What is being asked: Print all records exactly, pictures left out.

Dataset:
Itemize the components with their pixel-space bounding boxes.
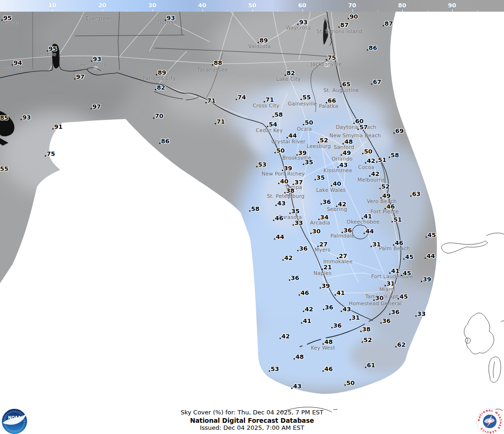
colorbar-tick: [77, 10, 78, 12]
ndfd-sky-cover-map: NOAA NATIONAL WEATHER SERVICE 1020304050…: [0, 0, 504, 434]
colorbar-label: 40: [198, 2, 206, 9]
colorbar-label: 10: [48, 2, 56, 9]
colorbar-tick: [402, 9, 403, 12]
colorbar-tick: [302, 9, 303, 12]
colorbar-label: 30: [148, 2, 156, 9]
colorbar-tick: [252, 9, 253, 12]
colorbar-label: 20: [98, 2, 106, 9]
sky-patch: [261, 166, 313, 231]
colorbar-tick: [477, 10, 478, 12]
footer: Sky Cover (%) for: Thu, Dec 04 2025, 7 P…: [0, 401, 504, 434]
colorbar-tick: [352, 9, 353, 12]
colorbar-tick: [52, 9, 53, 12]
issued-time: Issued: Dec 04 2025, 7:00 AM EST: [0, 424, 504, 431]
forecast-valid-time: Sky Cover (%) for: Thu, Dec 04 2025, 7 P…: [0, 409, 504, 416]
colorbar-tick: [427, 10, 428, 12]
colorbar-label: 80: [398, 2, 406, 9]
colorbar-tick: [452, 9, 453, 12]
colorbar-tick: [177, 10, 178, 12]
colorbar-label: 60: [298, 2, 306, 9]
sky-cover-colorbar: 102030405060708090: [0, 0, 504, 12]
colorbar-tick: [28, 10, 28, 12]
colorbar-tick: [277, 10, 278, 12]
colorbar-label: 90: [448, 2, 456, 9]
colorbar-tick: [103, 9, 103, 12]
colorbar-tick: [127, 10, 128, 12]
colorbar-tick: [153, 9, 153, 12]
colorbar-tick: [227, 10, 228, 12]
map-graphic: NOAA NATIONAL WEATHER SERVICE: [0, 0, 504, 434]
colorbar-label: 70: [348, 2, 356, 9]
colorbar-tick: [203, 9, 203, 12]
colorbar-tick: [378, 10, 378, 12]
colorbar-tick: [328, 10, 328, 12]
database-title: National Digital Forecast Database: [0, 417, 504, 424]
cloud-patch: [210, 9, 369, 75]
colorbar-label: 50: [248, 2, 256, 9]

Solution to this exercise:
Itemize the components with their pixel-space bounding boxes.
colorbar-tick: [77, 10, 78, 12]
ndfd-sky-cover-map: NOAA NATIONAL WEATHER SERVICE 1020304050…: [0, 0, 504, 434]
colorbar-label: 40: [198, 2, 206, 9]
colorbar-label: 10: [48, 2, 56, 9]
colorbar-tick: [402, 9, 403, 12]
colorbar-tick: [302, 9, 303, 12]
colorbar-label: 30: [148, 2, 156, 9]
colorbar-tick: [252, 9, 253, 12]
colorbar-label: 20: [98, 2, 106, 9]
sky-patch: [261, 166, 313, 231]
colorbar-tick: [477, 10, 478, 12]
footer: Sky Cover (%) for: Thu, Dec 04 2025, 7 P…: [0, 401, 504, 434]
colorbar-tick: [352, 9, 353, 12]
colorbar-tick: [52, 9, 53, 12]
issued-time: Issued: Dec 04 2025, 7:00 AM EST: [0, 424, 504, 431]
forecast-valid-time: Sky Cover (%) for: Thu, Dec 04 2025, 7 P…: [0, 409, 504, 416]
colorbar-tick: [427, 10, 428, 12]
colorbar-label: 80: [398, 2, 406, 9]
colorbar-tick: [452, 9, 453, 12]
colorbar-tick: [177, 10, 178, 12]
colorbar-label: 60: [298, 2, 306, 9]
sky-cover-colorbar: 102030405060708090: [0, 0, 504, 12]
colorbar-tick: [28, 10, 28, 12]
colorbar-tick: [277, 10, 278, 12]
colorbar-label: 90: [448, 2, 456, 9]
colorbar-tick: [103, 9, 103, 12]
colorbar-tick: [127, 10, 128, 12]
colorbar-tick: [153, 9, 153, 12]
colorbar-tick: [227, 10, 228, 12]
map-graphic: NOAA NATIONAL WEATHER SERVICE: [0, 0, 504, 434]
colorbar-label: 70: [348, 2, 356, 9]
colorbar-tick: [203, 9, 203, 12]
colorbar-tick: [378, 10, 378, 12]
colorbar-tick: [328, 10, 328, 12]
database-title: National Digital Forecast Database: [0, 417, 504, 424]
cloud-patch: [210, 9, 369, 75]
colorbar-label: 50: [248, 2, 256, 9]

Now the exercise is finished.